A-1CM Gunsight: The early sights like the A-1 were 2 gyro sights; one deflection ; one elevation. They were rate gyros mounted in single plane of freedom gimbals. The principle is a bit complex, but basically, the amount of precess was measured for use in calculating a prediction lead. Range was either manual or automatic as selected by the pilot. The range data was transmitted to the sight where it was converted to a usable signal that exerted restraint on the gyros- low restraint at long ranges; high restraint in close.The amount of precession was modified by the range input. Basically, the sight solved for lead in the plane of target motion, gravity drop, and trajectory shift.

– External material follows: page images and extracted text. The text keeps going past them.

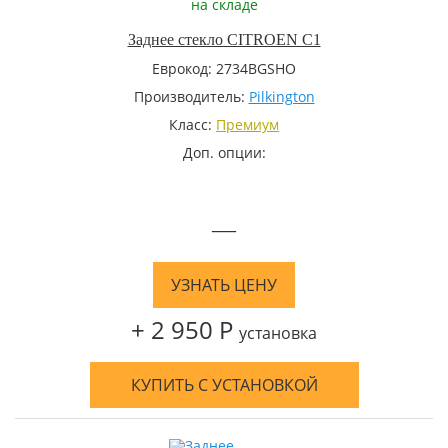
на складе
Заднее стекло CITROEN C1
Еврокод: 2734BGSHO
Производитель:
Pilkington
Класс:
Премиум
Доп. опции:
—
УЗНАТЬ ЦЕНУ
+ 2 950 Р
установка
КУПИТЬ С УСТАНОВКОЙ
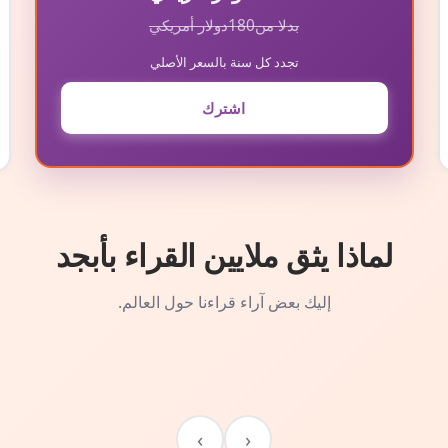
بدلا من
180
دولار أمريكي
تجدد كل سنة بالسعر الأصلي
اشترك
لماذا يثق ملايين القراء بأبجد
إليك بعض آراء قراءنا حول العالم.
›
‹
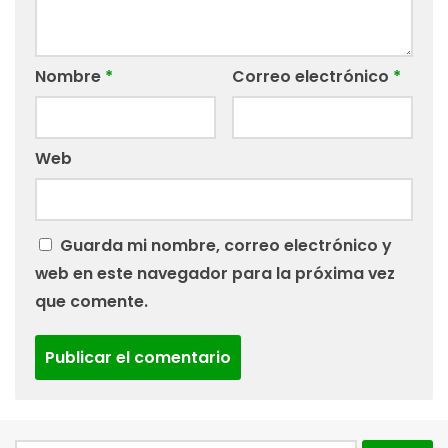
Nombre
*
Correo electrónico
*
Web
Guarda mi nombre, correo electrónico y
web en este navegador para la próxima vez
que comente.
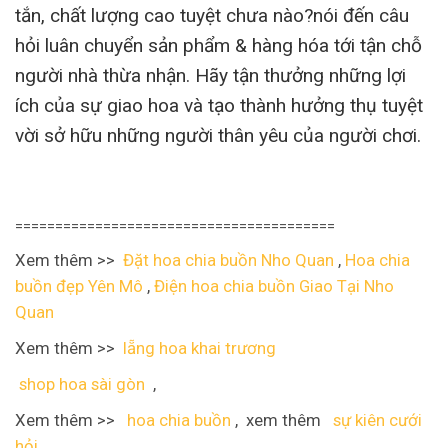
tắn, chất lượng cao tuyệt chưa nào?nói đến câu
hỏi luân chuyển sản phẩm & hàng hóa tới tận chỗ
người nhà thừa nhận. Hãy tận thưởng những lợi
ích của sự giao hoa và tạo thành hưởng thụ tuyệt
vời sở hữu những người thân yêu của người chơi.
========================================
Xem thêm >>
Đặt hoa chia buồn Nho Quan
,
Hoa chia
buồn đẹp Yên Mô
,
Điện hoa chia buồn Giao Tại Nho
Quan
Xem thêm >>
lẵng hoa khai trương
shop hoa sài gòn
,
Xem thêm >>
hoa chia buồn
, xem thêm
sự kiên cưới
hỏi
,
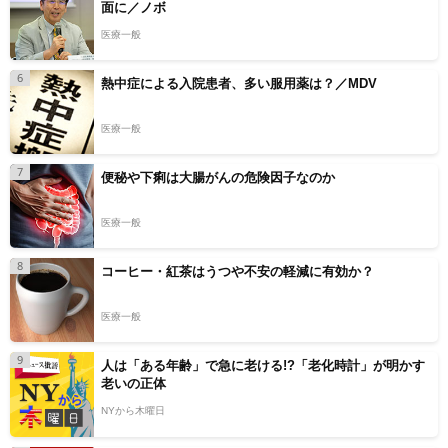
面に／ノボ
医療一般
6
熱中症による入院患者、多い服用薬は？／MDV
医療一般
7
便秘や下痢は大腸がんの危険因子なのか
医療一般
8
コーヒー・紅茶はうつや不安の軽減に有効か？
医療一般
9
人は「ある年齢」で急に老ける!?「老化時計」が明かす
老いの正体
NYから木曜日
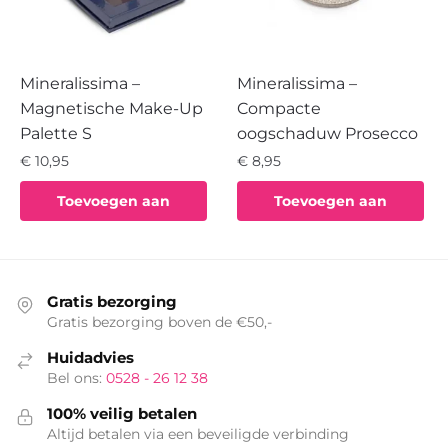
Mineralissima –
Mineralissima –
Magnetische Make-Up
Compacte
Palette S
oogschaduw Prosecco
€
10,95
€
8,95
Toevoegen aan
Toevoegen aan
winkelwagen
winkelwagen
Gratis bezorging
Gratis bezorging boven de €50,-
Huidadvies
Bel ons:
0528 - 26 12 38
100% veilig betalen
Altijd betalen via een beveiligde verbinding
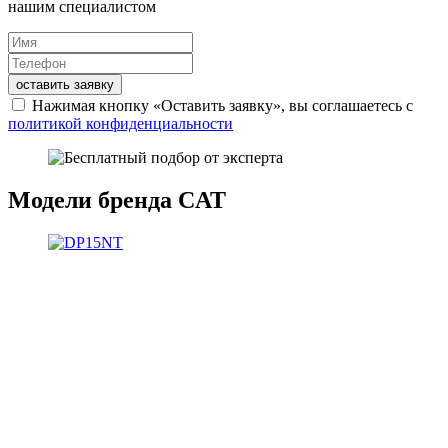
нашим специалистом
оставить заявку
Нажимая кнопку «Оставить заявку», вы соглашаетесь с
политикой конфиденциальности
Модели бренда CAT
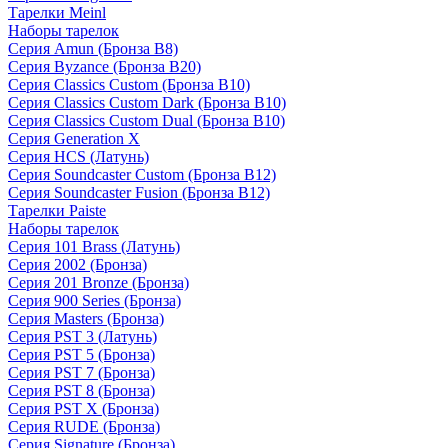
Тарелки Meinl
Наборы тарелок
Серия Amun (Бронза B8)
Серия Byzance (Бронза B20)
Серия Classics Custom (Бронза B10)
Серия Classics Custom Dark (Бронза B10)
Серия Classics Custom Dual (Бронза B10)
Серия Generation X
Серия HCS (Латунь)
Серия Soundcaster Custom (Бронза B12)
Серия Soundcaster Fusion (Бронза B12)
Тарелки Paiste
Наборы тарелок
Серия 101 Brass (Латунь)
Серия 2002 (Бронза)
Серия 201 Bronze (Бронза)
Серия 900 Series (Бронза)
Серия Masters (Бронза)
Серия PST 3 (Латунь)
Серия PST 5 (Бронза)
Серия PST 7 (Бронза)
Серия PST 8 (Бронза)
Серия PST X (Бронза)
Серия RUDE (Бронза)
Серия Signature (Бронза)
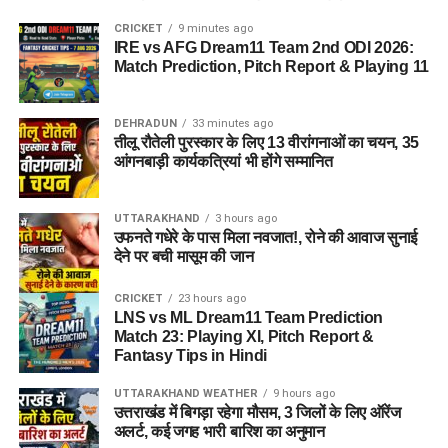
CRICKET
9 minutes ago
IRE vs AFG Dream11 Team 2nd ODI 2026:
Match Prediction, Pitch Report & Playing 11
DEHRADUN
33 minutes ago
तीलू रौतेली पुरस्कार के लिए 13 वीरांगनाओं का चयन, 35
आंगनबाड़ी कार्यकत्रियां भी होंगे सम्मानित
UTTARAKHAND
3 hours ago
उफनते गधेरे के पास मिला नवजात!, रोने की आवाज सुनाई
देने पर बची मासूम की जान
CRICKET
23 hours ago
LNS vs ML Dream11 Team Prediction
Match 23: Playing XI, Pitch Report &
Fantasy Tips in Hindi
UTTARAKHAND WEATHER
9 hours ago
उत्तराखंड में बिगड़ा रहेगा मौसम, 3 जिलों के लिए ऑरेंज
अलर्ट, कई जगह भारी बारिश का अनुमान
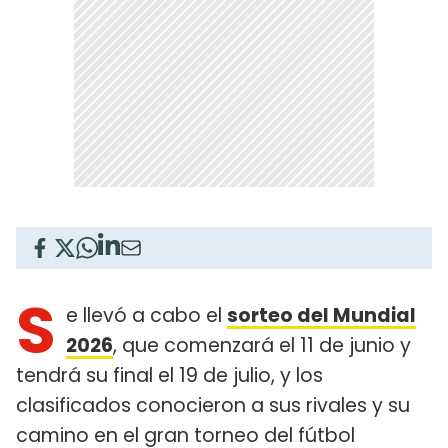
S
e llevó a cabo el
sorteo del Mundial
2026
, que comenzará el 11 de junio y
tendrá su final el 19 de julio, y los
clasificados conocieron a sus rivales y su
camino en el gran torneo del fútbol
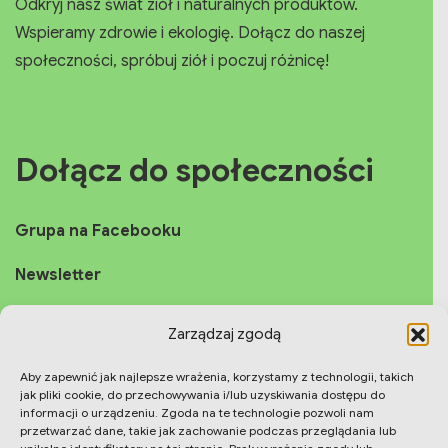
Odkryj nasz świat ziół i naturalnych produktów.
Wspieramy zdrowie i ekologię. Dołącz do naszej
społeczności, spróbuj ziół i poczuj różnicę!
Dołącz do społeczności
Grupa na Facebooku
Newsletter
Fanpage
Zarządzaj zgodą
Instagram
Aby zapewnić jak najlepsze wrażenia, korzystamy z technologii, takich
jak pliki cookie, do przechowywania i/lub uzyskiwania dostępu do
YouTube
informacji o urządzeniu. Zgoda na te technologie pozwoli nam
przetwarzać dane, takie jak zachowanie podczas przeglądania lub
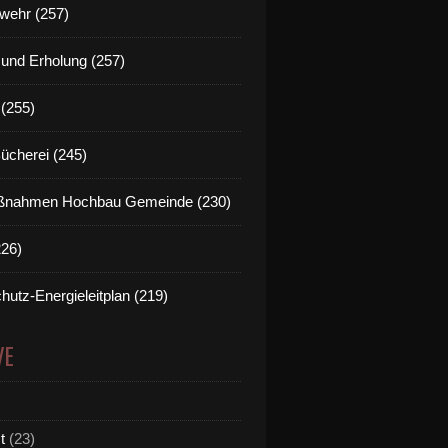
wehr (257)
t und Erholung (257)
(255)
Bücherei (245)
nahmen Hochbau Gemeinde (230)
226)
hutz-Energieleitplan (219)
VE
t
(23)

There was a choice of manual or radar ranging for the A-1 sight. For radar, lock was generally impossible at ranges under 1000 feet. The reticle was a 10 diamond system with a pipper center. The diamonds could be manually set for range. I believe the reticle was 16 mils min. and 150 mils max. In Radar ranging, when a lock was achieved, you got a lock on light and the reticle would increase in brightness. As for ground clutter, at low altitudes, most pilots would use manual ranging to eliminate the ground clutter problem
which could effect the radar ranging mode.

APG-30: The AN/APG-30 was the radar used for most of the jet day-fighters. It was used on later model F-84 straight-wings, the F-86 day fighters, the F-84F, and the F-100.
The radar is a simple X-band pulse set, with a fixed horn antenna. It doesn't scan, and radiates a signal that can basically be described as a 20 degree cone. The peak power is 5kw. I don't remember pulse width or prf, right at the moment. The radar controls and indicators consist of an On/Standby/Off switch, A switch to control the range gate, a dial to set the maximum range that the radar will sweep the range gate, and a button on the control stick to reject the current target. Indicators are a light that illuminates when the radar locks on, and a range indicator, either an analog dial next to or withing the sight itself, ir as a range bar on the sight reticle.

When the radar is active, it scans in range, sweeping the range gate from the minimum range, (225 yds/200m) to the maximum range seleced by the pilot. (up to 3000 yds/2700m). When an echo is returned, the range gate will stop sweeping and track that target, the lock-on light will illuminate, and the range meter will indicate the range. (Range information is also sent directly to the sight.) When the range gate is sweeping, the range indicator follows it, IIRC. This has the effect of locking the radar automatically on the nearest target. If this isn't the proper target, the pilot can press the Radar Reject button on the control stick to command the radar to sweep the range gate from that point, locking on th ethe next target further out, and so on. Ground return can be a problem, either when flying low enough that the scanned cone is touching the ground, or when diving. The range gate can be turned off, or the radar set to standby in these cases, and manual ranging used, just like a WW 2 gyro sight.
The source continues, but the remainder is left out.